Practice and maintenance
- Find the kit, lights, shutoff, paper contacts, and document folder.
- Send the check-in message.
- Walk the shelter or evacuation route in ordinary conditions.
- Test approved equipment according to the manual.
- Rotate water, food, batteries, and medication information.
- Update the plan after moves, health changes, new pets, school changes, or equipment replacement.
- Name the conditions that mean leave or call for help.
Choose the next hazard cluster: Hurricane Preparedness, Wildfire Preparedness, Winter Storm Preparedness, or Long Power Outage Planning.
Turn gaps into assigned actions
Mark each unfinished item with an owner, a realistic date, and the evidence that will show completion. Evidence may be a service record, current contact card, photograph, permit, receipt, successful drill, or equipment test performed according to the manual. Escalate unsafe repairs and code questions to the appropriate qualified professional instead of leaving them as indefinite do-it-yourself tasks.
Frequently asked questions
How often should a household review this checklist?
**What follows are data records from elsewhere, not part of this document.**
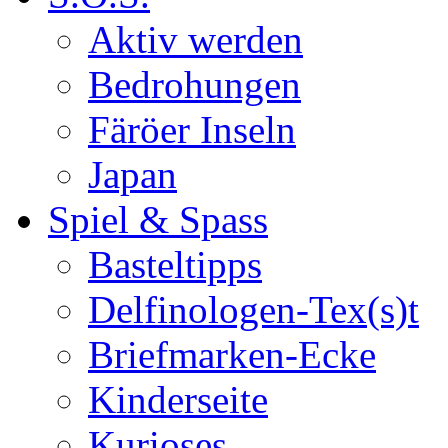
Aktiv werden
Bedrohungen
Färöer Inseln
Japan
Spiel & Spass
Basteltipps
Delfinologen-Tex(s)t
Briefmarken-Ecke
Kinderseite
Kurioses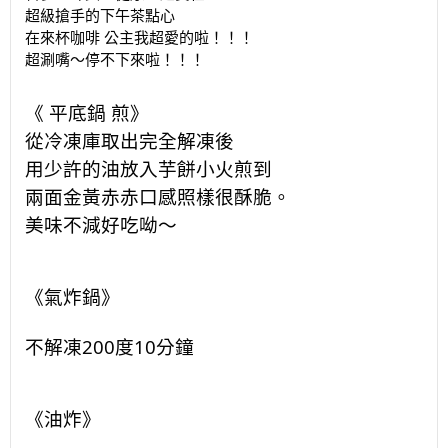
超級搶手的下午茶點心
在來杯咖啡 公主我超愛的啦！！！
超涮嘴～停不下來啦！！！
《 平底鍋 煎
》
從冷凍庫取出完全解凍後
用少許的油放入芋餅小火煎到
兩面金黃赤赤口感照樣很酥脆。
美味不減好吃呦～
《氣炸鍋
》
不解凍200度10分鐘
《油炸
》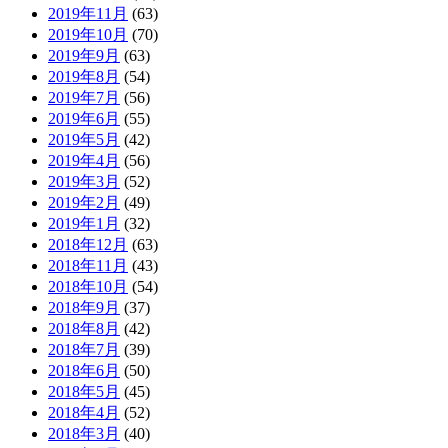
2019年11月
(63)
2019年10月
(70)
2019年9月
(63)
2019年8月
(54)
2019年7月
(56)
2019年6月
(55)
2019年5月
(42)
2019年4月
(56)
2019年3月
(52)
2019年2月
(49)
2019年1月
(32)
2018年12月
(63)
2018年11月
(43)
2018年10月
(54)
2018年9月
(37)
2018年8月
(42)
2018年7月
(39)
2018年6月
(50)
2018年5月
(45)
2018年4月
(52)
2018年3月
(40)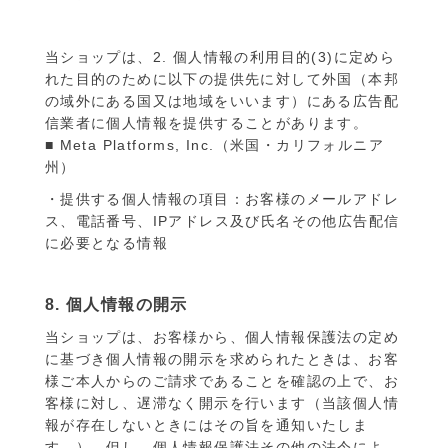
当ショップは、2. 個人情報の利用目的(3)に定めら
れた目的のために以下の提供先に対して外国（本邦
の域外にある国又は地域をいいます）にある広告配
信業者に個人情報を提供することがあります。
■ Meta Platforms, Inc.（米国・カリフォルニア
州）
・提供する個人情報の項目：お客様のメールアドレ
ス、電話番号、IPアドレス及び氏名その他広告配信
に必要となる情報
8. 個人情報の開示
当ショップは、お客様から、個人情報保護法の定め
に基づき個人情報の開示を求められたときは、お客
様ご本人からのご請求であることを確認の上で、お
客様に対し、遅滞なく開示を行います（当該個人情
報が存在しないときにはその旨を通知いたしま
す。）。但し、個人情報保護法その他の法令によ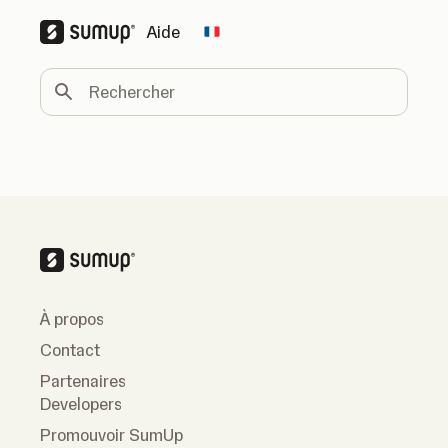
Aide
Change country
Rechercher
À propos
Contact
Partenaires
Developers
Promouvoir SumUp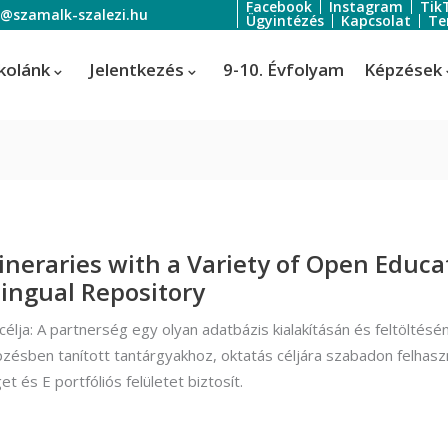
Facebook
Instagram
Tik
o@szamalk-szalezi.hu
Ügyintézés
Kapcsolat
Te
kolánk
Jelentkezés
9-10. Évfolyam
Képzések
oratőr
Szoftverfejlesztő és -tesztelő
Informatikai rendszer- és
ratőr
tineraries with a Variety of Open Educ
alkalmazás-üzemeltető technik
lingual Repository
tális festő és média designer
 célja: A partnerség egy olyan adatbázis kialakításán és feltölté
ális festő és média designer
pzésben tanított tantárgyakhoz, oktatás céljára szabadon felhasz
t-, jelmez- és díszlettervező
t és E portfóliós felületet biztosít.
rvező)
-, jelmez- és díszlettervező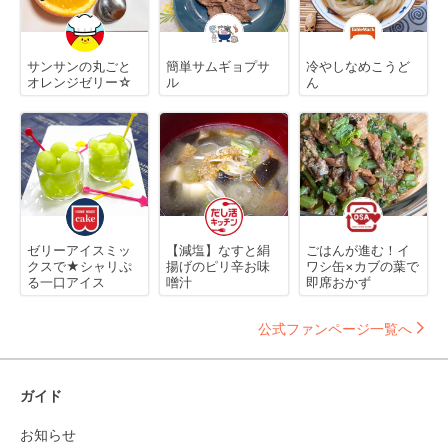
サンサンの丸ごと
簡単サムギョプサ
冷やしなめこうど
オレンジゼリー☆
ル
ん
ゼリーアイスミッ
【減塩】なすと絹
ごはんが進む！イ
クスで★シャリぷ
揚げのピリ辛お味
ワシ缶×カブの葉で
る一口アイス
噌汁
即席おかず
公式ファンページ一覧へ
ガイド
お知らせ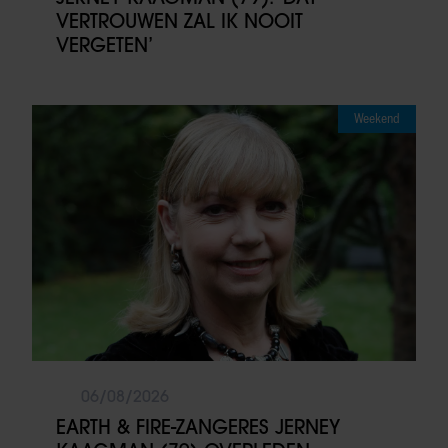
VERTROUWEN ZAL IK NOOIT
VERGETEN’
Weekend
06/08/2026
EARTH & FIRE-ZANGERES JERNEY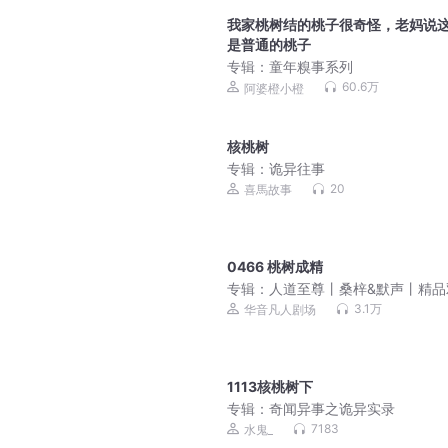
我家桃树结的桃子很奇怪，老妈说
是普通的桃子
专辑：
童年糗事系列
60.6万
阿婆橙小橙
核桃树
专辑：
诡异往事
20
喜馬故事
0466 桃树成精
专辑：
人道至尊丨桑梓&默声丨精品
3.1万
华音凡人剧场
1113核桃树下
专辑：
奇闻异事之诡异实录
7183
水鬼_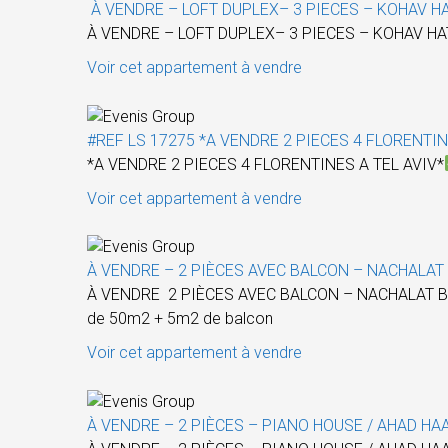
À VENDRE – LOFT DUPLEX– 3 PIECES – KOHAV HA
À VENDRE – LOFT DUPLEX– 3 PIECES – KOHAV HA
Voir cet appartement à vendre
#REF LS 17275 *A VENDRE 2 PIECES 4 FLORENTIN
*A VENDRE 2 PIECES 4 FLORENTINES A TEL AVIV*
Voir cet appartement à vendre
À VENDRE – 2 PIÈCES AVEC BALCON – NACHALAT
À VENDRE 2 PIÈCES AVEC BALCON – NACHALAT B
de 50m2 + 5m2 de balcon
Voir cet appartement à vendre
À VENDRE – 2 PIÈCES – PIANO HOUSE / AHAD HA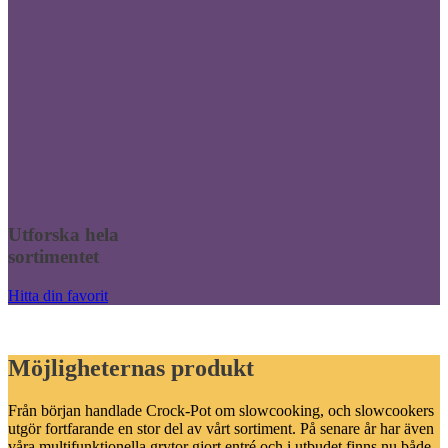
Utforska hela
sortimentet
Hitta din favorit
Möjligheternas produkt
Från början handlade Crock-Pot om slowcooking, och slowcookers
utgör fortfarande en stor del av vårt sortiment. På senare år har även
våra multifunktionella grytor gjort entré och i utbudet finns nu både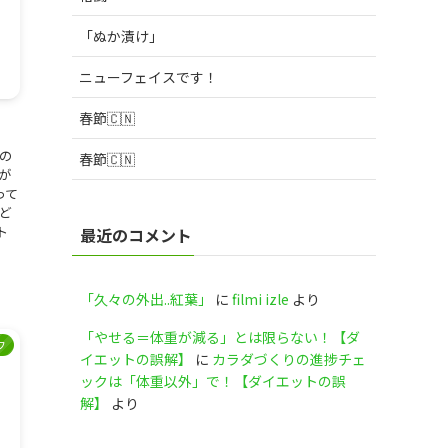
「ぬか漬け」
ニューフェイスです！
春節🇨🇳
の
春節🇨🇳
が
って
ど
ト
最近のコメント
「久々の外出..紅葉」
に
filmi izle
より
「やせる＝体重が減る」とは限らない！【ダ
フ
イエットの誤解】
に
カラダづくりの進捗チェ
ックは「体重以外」で！【ダイエットの誤
解】
より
Twice a year is a manageable baseline, with another review after a move, health change, new pet, school change, major home project, equipment replacement, or an emergency that exposed a gap.
Is a supply checklist the same as an emergency plan?
No. Supplies are one layer. A plan also defines alerts, communication, care continuity, evacuation, transportation, utility safety, backup locations, and the conditions that mean call for help or leave.